PENRITH RSL Club is commemorating Australia's war history in a new display.
In one corner, there is a wall sculpture of the Gallipoli campaign.
Alternating lights at the top mimic the flashes of Turkish gunfire, while three-dimensional figures of Australian soldiers cling to almost vertical hillsides.
The club's president, Neville Barnier, who is a Vietnam War veteran and also president of the Penrith RSL sub-branch, has visited Gallipoli.
"It looks just like that," Mr Barnier said, pointing to the sculpture. "I can't believe those soldiers got up that hill."
The display is divided into sections representing different parts of Australia's military history, such as World War I, World War II, Korea, Vietnam and peace-keeping missions.

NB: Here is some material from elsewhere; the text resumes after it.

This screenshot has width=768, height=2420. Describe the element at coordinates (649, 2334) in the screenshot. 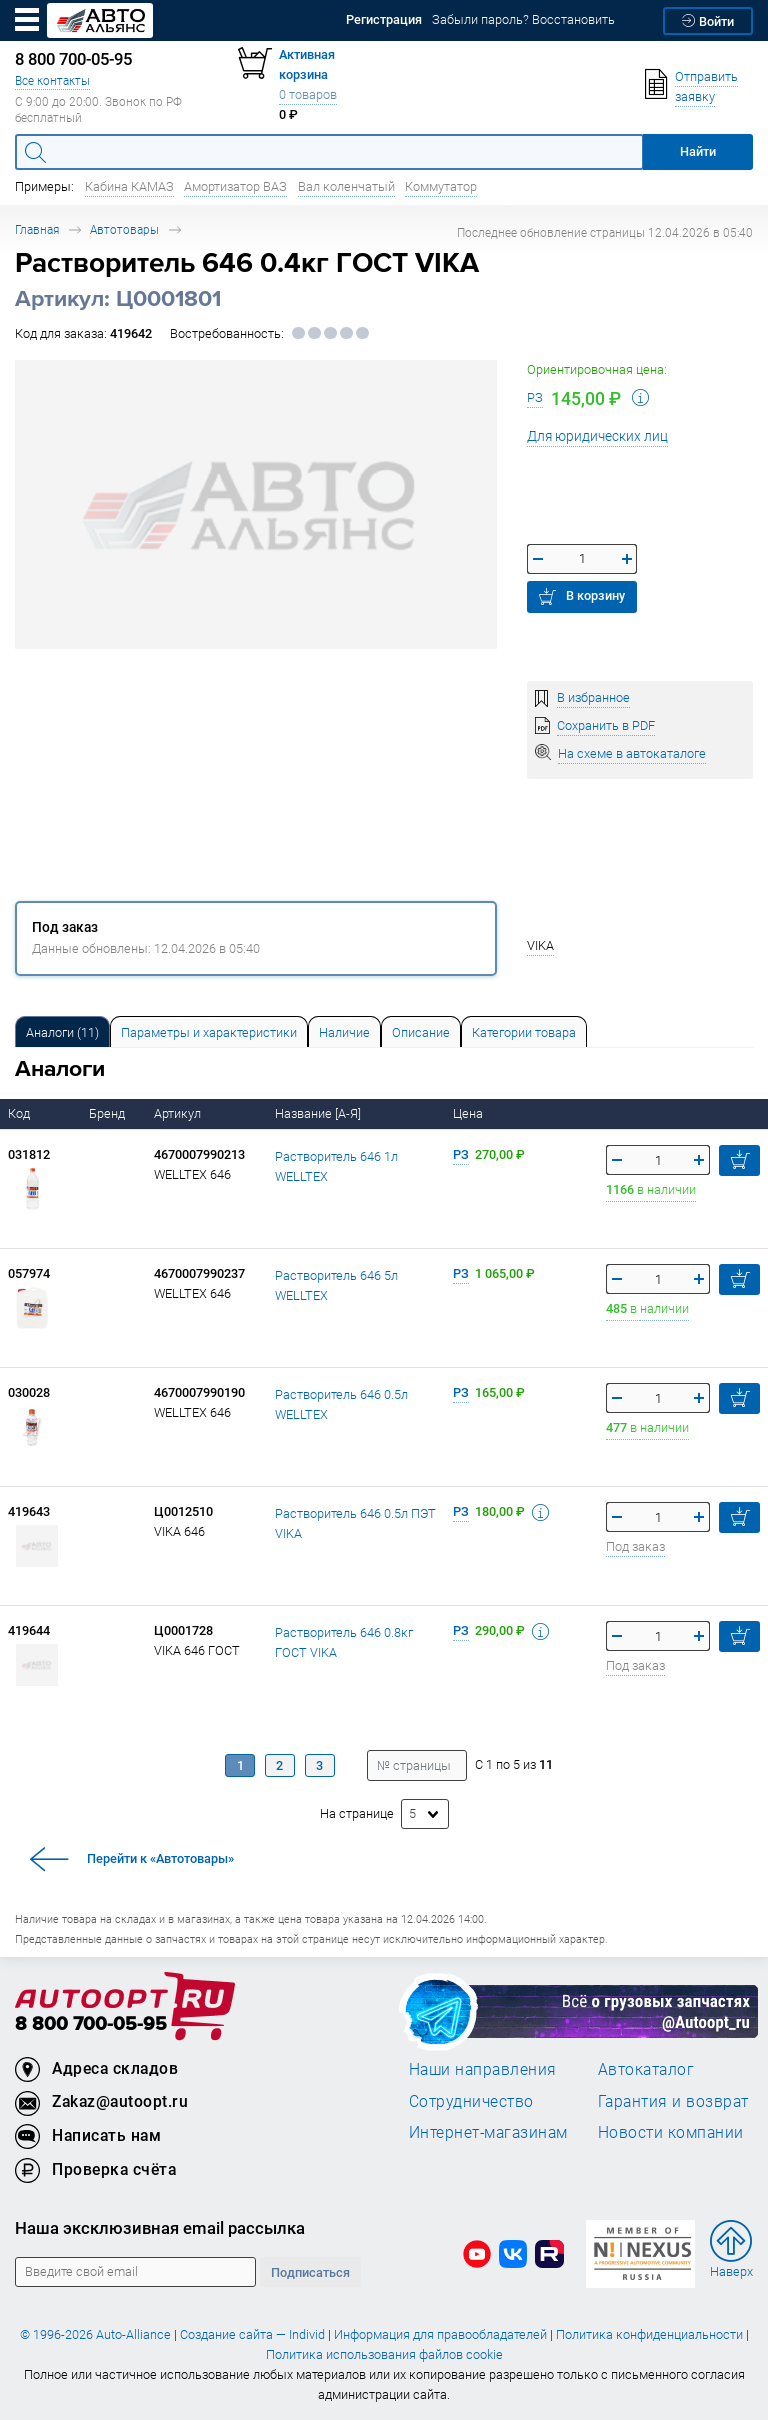

I see `Политика конфиденциальности` at that location.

Glass cabinets contain medals and old photos of soldiers, sailors and airmen as well as other memorabilia.
One also contains a Lee Enfield 303 rifle, which Australian soldiers used from World War I to the Korean War.
In another corner an "eternal flame" sits, represented by a flame-shaped sculpture with different coloured lights.
Mr Barnier said the club asked Kingswood TAFE students to design the display to create a more modern image of Australian war history.
"It didn't look as much like an RSL club as we think it should," he said.
"There was something lacking in this space."
Mr Barnier said the display was still growing and would continue to do so until its official opening next month.
"We're getting people bringing stuff in," he said.
"Just recently we got a parcel full of magazines from the Boer War."
From 1899 to 1902, Australian and British troops fought the Boers in South Africa, who unsuccessfully resisted British expansion into their territory.
"Penrith is one of the strongest sub-branches and we've still got a strong RSL tradition," Mr Barnier said.
"A post here will have all the names of the fallen, from World War I to Vietnam, who came from the Penrith district."
Veteran Affairs Minister Warren Snowdon will officially open the Penrith RSL Club display at 11am on June 6.